Sur le volet ressources : pour « isolation plancher bas à Soing-Cubry-Charentenay », un ménage très modeste mobilise jusqu'à 32 000 €, un ménage modeste 24 000 €, un ménage intermédiaire 18 000 € et un ménage aux revenus supérieurs 4 000 € sur l'assiette de 40 000 € HT. À deux classes gagnées, l'assiette redescend à 30 000 € HT et les montants suivent dans la même proportion.
Ce qui coûte le plus cher n'est pas le prix d'achat mais la reprise : les canalisations non désolidarisées, qui interrompent la couche isolante oblige à rouvrir l'ouvrage. Comptez 275 € à 550 € à Soing-Cubry-Charentenay, à la charge exclusive du ménage puisque l'aide a déjà été versée sur le premier chantier.
Ne signez rien avant l'accord : sur l'isolation du plancher bas à Soing-Cubry-Charentenay, l'antériorité du dossier est une condition d'éligibilité, pas une formalité. L'enjeu se chiffre à 32 000 € pour un profil très modeste et 18 000 € pour un profil intermédiaire.

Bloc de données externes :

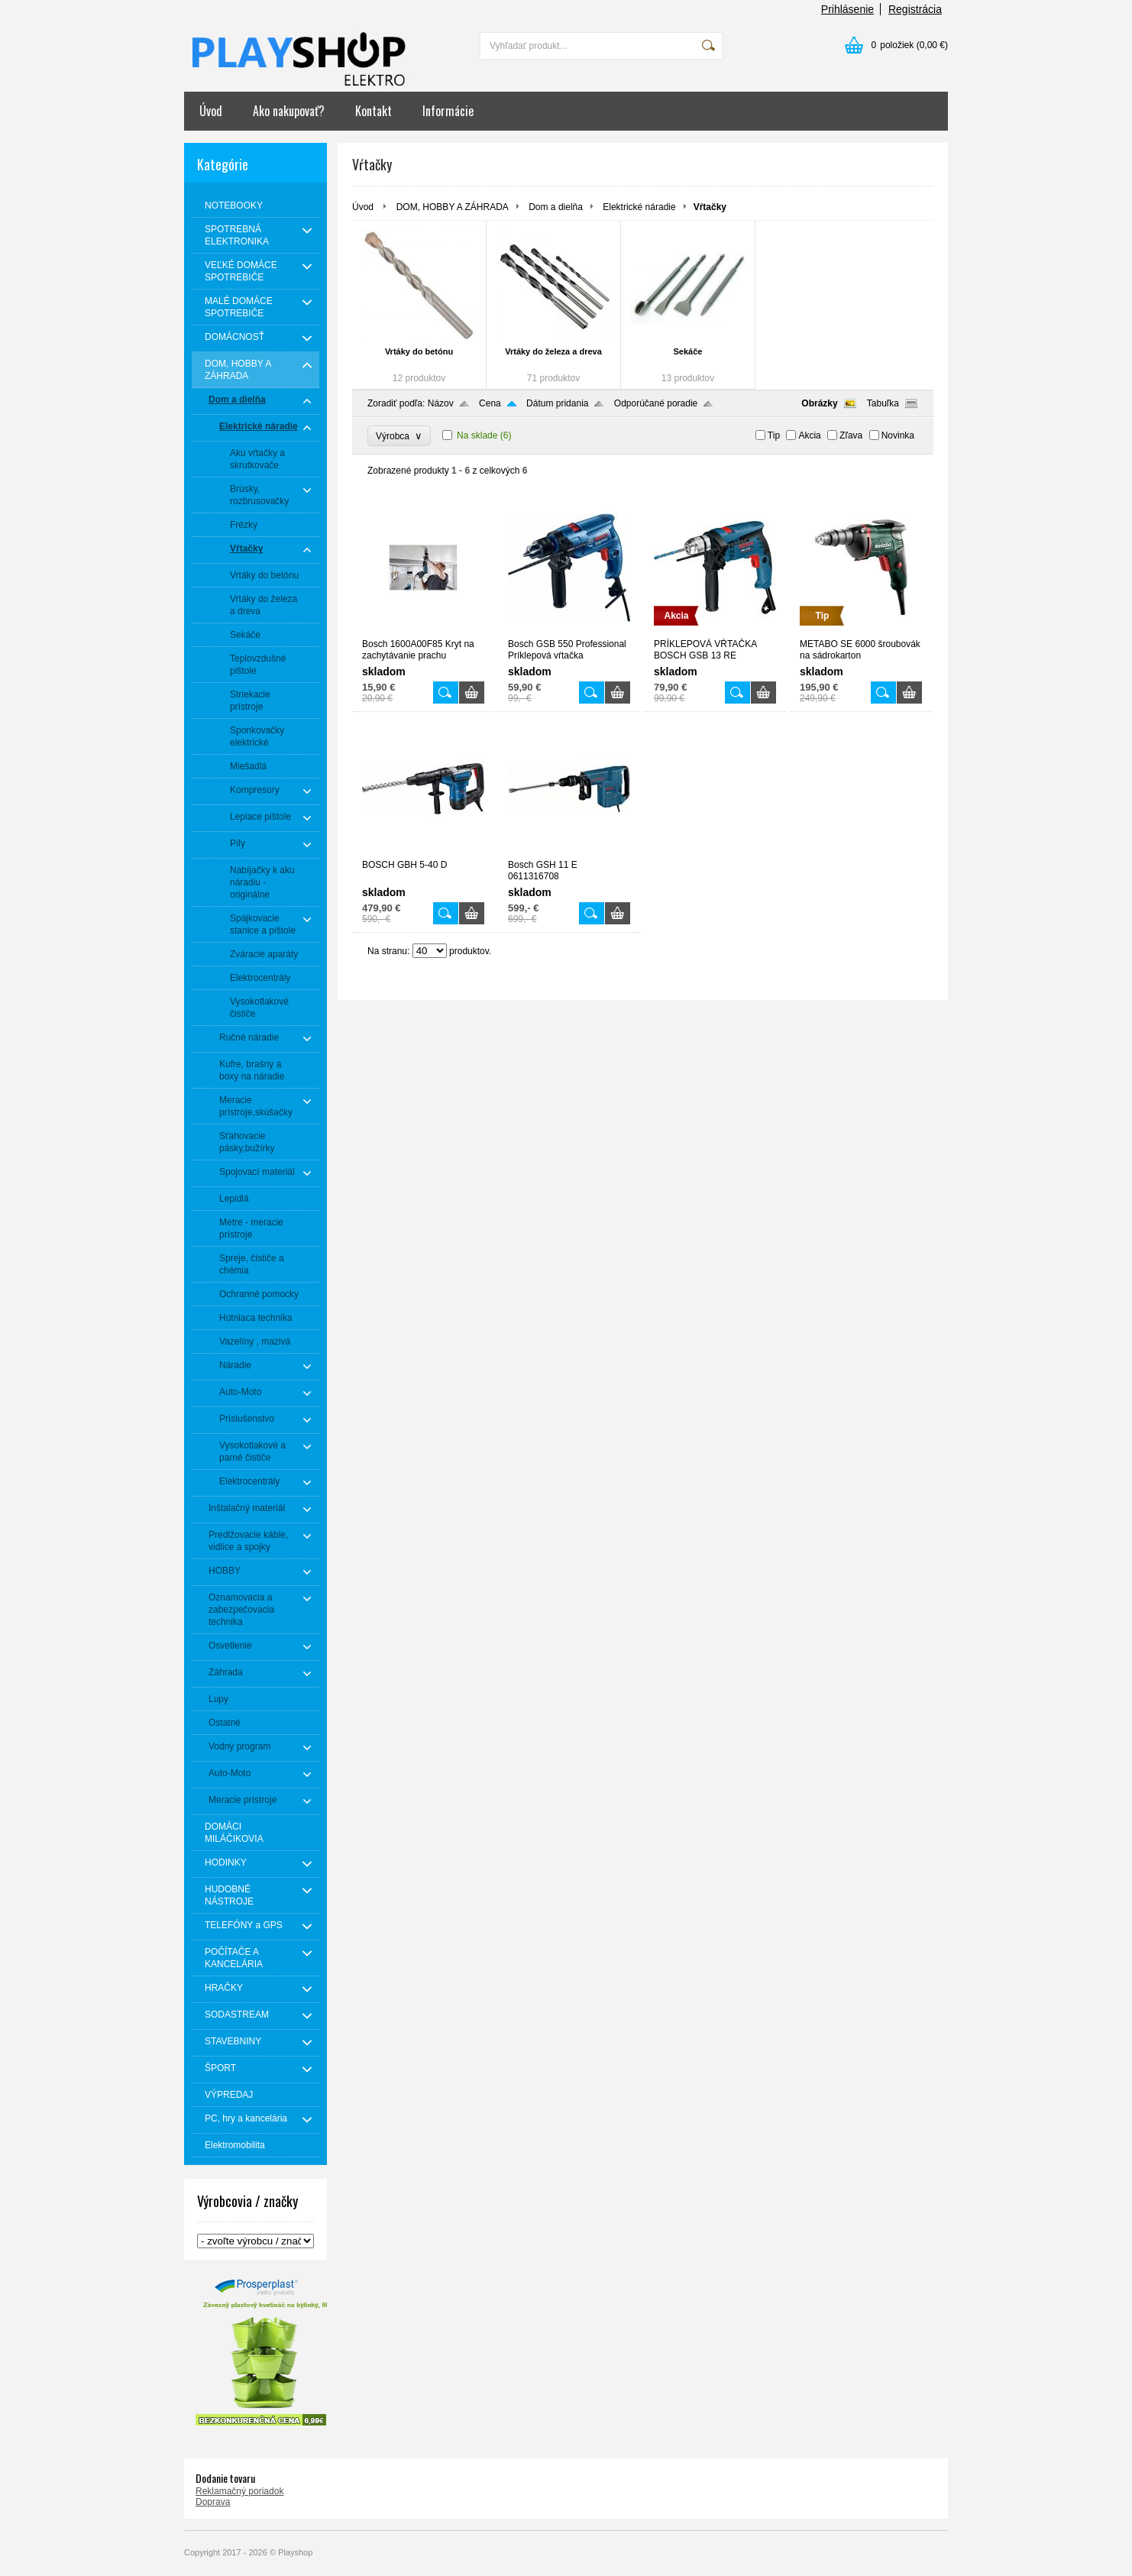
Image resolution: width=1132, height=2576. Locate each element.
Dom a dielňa (556, 207)
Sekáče (688, 351)
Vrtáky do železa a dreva (553, 351)
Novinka (897, 435)
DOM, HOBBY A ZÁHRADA (452, 207)
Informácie (448, 111)
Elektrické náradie (639, 207)
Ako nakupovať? (289, 111)
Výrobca (399, 436)
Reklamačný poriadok (239, 2491)
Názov (441, 403)
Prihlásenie (847, 9)
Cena (490, 403)
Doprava (213, 2502)
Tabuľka (883, 403)
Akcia (809, 435)
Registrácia (915, 9)
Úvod (210, 111)
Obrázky (819, 403)
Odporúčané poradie (655, 403)
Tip (774, 435)
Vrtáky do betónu (419, 351)
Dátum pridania (557, 403)
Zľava (850, 435)
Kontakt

Trésorerie du projet à Soing-Cubry-Charentenay : 6 000 € de reste à charge pour le profil le plus aidé, accompagnement pris en charge jusqu'à 2 000 €. Un éco-prêt de quinze ans ramène l'effort à 35 € par mois, à comparer aux 1 620 € d'économie annuelle auxquels le plancher bas participe.
Le marché local ne s'arrête pas à la commune : pour l'isolation du plancher bas à Soing-Cubry-Charentenay, élargir la consultation à l'ensemble du département (Haute-Saône) augmente le nombre d'offres comparables sans dégrader la réactivité du chantier.
Qui décide, et donc qui finance : 80 % de propriétaires occupants à Soing-Cubry-Charentenay, soit environ 206 logements. Pour l'isolation du plancher bas, cela signifie autant de dossiers décidables sans mandat de gestion, le solde relevant du parc locatif et donc d'un montage bailleur distinct.
Le choix du scénario change l'assiette : à Soing-Cubry-Charentenay, elle passe de 30 000 € HT à deux classes à 40 000 € HT dès trois classes. Avec le plancher bas chiffré autour de 2 750 €, l'arbitrage consiste à vérifier si le poste complémentaire nécessaire pour franchir la troisième classe coûte moins que le supplément d'aide qu'il déclenche.
L'arbitrage se fait en part d'assiette : à Soing-Cubry-Charentenay, le plancher bas en absorbe environ 7 %. Il reste donc de la marge pour les autres lots du bouquet, sachant que l'aide portée par ce seul poste va de 1 238 € à 2 200 € selon la catégorie de ressources.